In Fig. 1, the letter B shows a conveyor on which a plywood veneer P has been placed for further transfer to the embrittlement treatment between the rollers 1 and 2. The upper roll 1 and the lower roll 2 are positioned relative to each other so that the distance between the upper ends (edges) of the projections 7 and 8 is less than the strength of the plywood veneer P when the veneer P is to be brittle between the rollers 1 and 2. This distance is preferably adjusted to 0-40% of the strength of the veneer P.

The brittle plywood veneer P is placed on a conveyor-10 le B so that the fibers of the veneer P are oriented substantially perpendicular to its conveying direction. The conveyor B is used to move the veneer P between the sharp ends of the projections 7 and 8 of the rotating rollers 1 and 2 as they are pressed between the upper and lower surfaces of the veneer P, respectively, to make it brittle as it passes through the rollers. Since, as can be seen from the above description, the pressing edges of the projections 7 of the upper roll 1 and the pressing edges of the projections 8 of the lower roll 2 are transverse, i.e. at right angles to each other, pressing against the veneer P, the veneer P is pressed as shown in Fig. 3. In other words, the veneer is compressed from its upper surface as shown by solid lines and from its lower surface as shown by dashed lines, the dashed lines then being perpendicular to the solid lines. Thus, the veneer is pressed down to its own at the points where the solid lines pre-; the extruded parts intersect the dashed parts. The parts formed by the section lines are marked with the letter A as shown in Figure 1.

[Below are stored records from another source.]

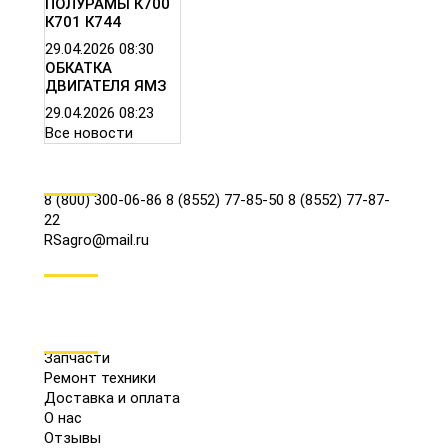
ПОЛУРАМЫ К700
К701 К744
29.04.2026
08:30
ОБКАТКА
ДВИГАТЕЛЯ ЯМЗ
29.04.2026
08:23
Все новости
КОНТАКТЫ
8 (800) 300-06-86
8 (8552) 77-85-50
8 (8552) 77-87-
22
RSagro@mail.ru
СОЦ.СЕТИ
МЕНЮ
Запчасти
Ремонт техники
Доставка и оплата
О нас
Отзывы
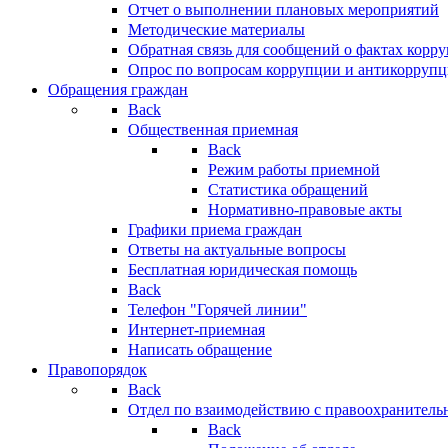
Отчет о выполнении плановых мероприятий
Методические материалы
Обратная связь для сообщений о фактах корр
Опрос по вопросам коррупции и антикоррупц
Обращения граждан
Back
Общественная приемная
Back
Режим работы приемной
Статистика обращений
Нормативно-правовые акты
Графики приема граждан
Ответы на актуальные вопросы
Бесплатная юридическая помощь
Back
Телефон "Горячей линии"
Интернет-приемная
Написать обращение
Правопорядок
Back
Отдел по взаимодействию с правоохранительн
Back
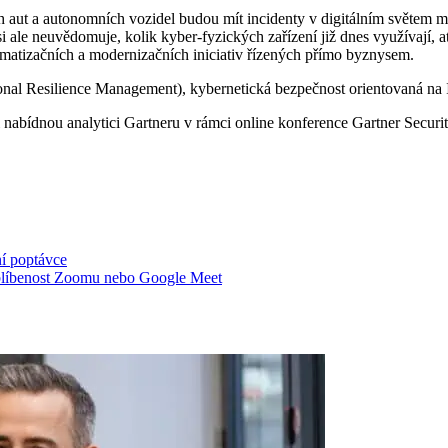
 aut a autonomních vozidel budou mít incidenty v digitálním světem mn
le neuvědomuje, kolik kyber-fyzických zařízení již dnes využívají, ať 
omatizačních a modernizačních iniciativ řízených přímo byznysem.
nal Resilience Management), kybernetická bezpečnost orientovaná na IT
i nabídnou analytici Gartneru v rámci online konference Gartner Secur
ní poptávce
 oblíbenost Zoomu nebo Google Meet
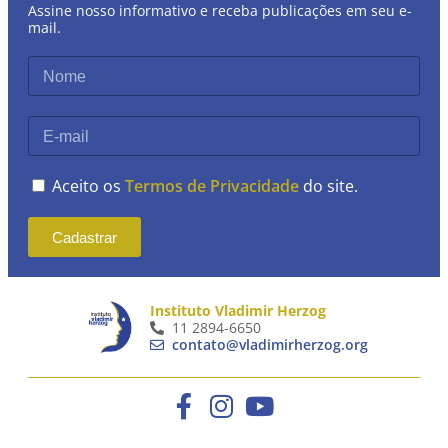
Assine nosso informativo e receba publicações em seu e-
mail.
Aceito os
Termos de Privacidade
do site.
Cadastrar
Instituto Vladimir Herzog
11 2894-6650
contato@vladimirherzog.org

This operation of the projections 7 and 30 8 on the rollers 1 and 2 provides a certain attraction to the parts A, whereby the weakest parts of the veneer P subject to this attraction, i.e. the fiber-parallel parts, partially hide in each part A, as indicated by reference numeral 9. (Figure 3).

5 86389

Plywood veneer P is now brittle. It should be noted that a plywood veneer whose fibers are oriented in different directions can also be sufficiently brittle with the device described above.

5 As can be seen from the above description, the possibility of the machine cutting the veneer across its fibers is very small compared to a conventional cutting machine using a cutting blade. Thus, according to the invention, the mechanical strength of the veneer is not significantly reduced in the brittle-10 familiarization process. In addition, it should be noted that the sharpening of the cutters required by the prior art, i.e. one step, is omitted. The device according to the invention, which has a single-weak structure, is also pressed tightly into the plywood veneer, i.e. its projections 7 and 8 are perpendicular to each other with the veneer between them.

With the device according to the invention, the plywood veneer can thus be treated more cheaply than with the previous embrittlement device, which presses the plywood veneer with needle-shaped projections.

20 If necessary, the plywood veneer P can be placed on the conveyor so that its fibers are in the direction of transport of the veneer. However, in the above-mentioned device, veneer is more valid during the brittle-familiarization process when its fibers are substantially perpendicular to the conveying direction than when they are in the same direction.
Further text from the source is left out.